1. Absolute maximum ratings
Absolute maximum rating items indicate the condition which must not be exceeded. Application of voltage in excess of absolute
maximum rating or use out of absolute maximum rated temperature environment may cause deterioration of characteristics.
(1) Supply Voltage (VDD/VSS)
Indicates the maximum voltage that can be applied between the VDD terminal and VSS terminal without
deterioration or destruction of characteristics of internal circuit.
(2) Differential Input Voltage (VID)
Indicates the maximum voltage that can be applied between non-inverting and inverting terminals without damaging
the IC.
(3) Input Common-mode Voltage Range (VICM)
Indicates the maximum voltage that can be applied to the non-inverting and inverting terminals without deterioration
or destruction of electrical characteristics. Input common-mode voltage range of the maximum ratings does not assure
normal operation of IC. For normal operation, use the IC within the input common-mode voltage range characteristics.

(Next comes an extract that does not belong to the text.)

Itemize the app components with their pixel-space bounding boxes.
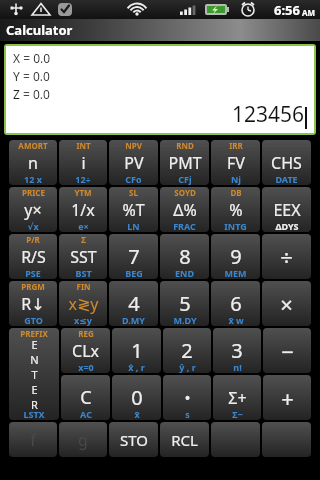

(4) Power Dissipation (PD)
Indicates the power that can be consumed by the IC when mounted on a specific board at the ambient temperature 25°C
(normal temperature). As for package product, PD is determined by the temperature that can be permitted by the IC in
the package (maximum junction temperature) and the thermal resistance of the package.
2. Electrical characteristics
(1) Input Offset Voltage (VIO)
Indicates the voltage difference between non-inverting terminal and inverting terminals. It can be translated into the
input voltage difference required for setting the output voltage at 0 V.
(2) Input Offset Current (IIO)
Indicates the difference of input bias current between the non-inverting and inverting terminals.
(3) Input Bias Current (IB)
Indicates the current that flows into or out of the input terminal. It is defined by the average of input bias currents at
the non-inverting and inverting terminals.
(4) Supply Current (IDD)
Indicates the current that flows within the IC under specified no-load conditions.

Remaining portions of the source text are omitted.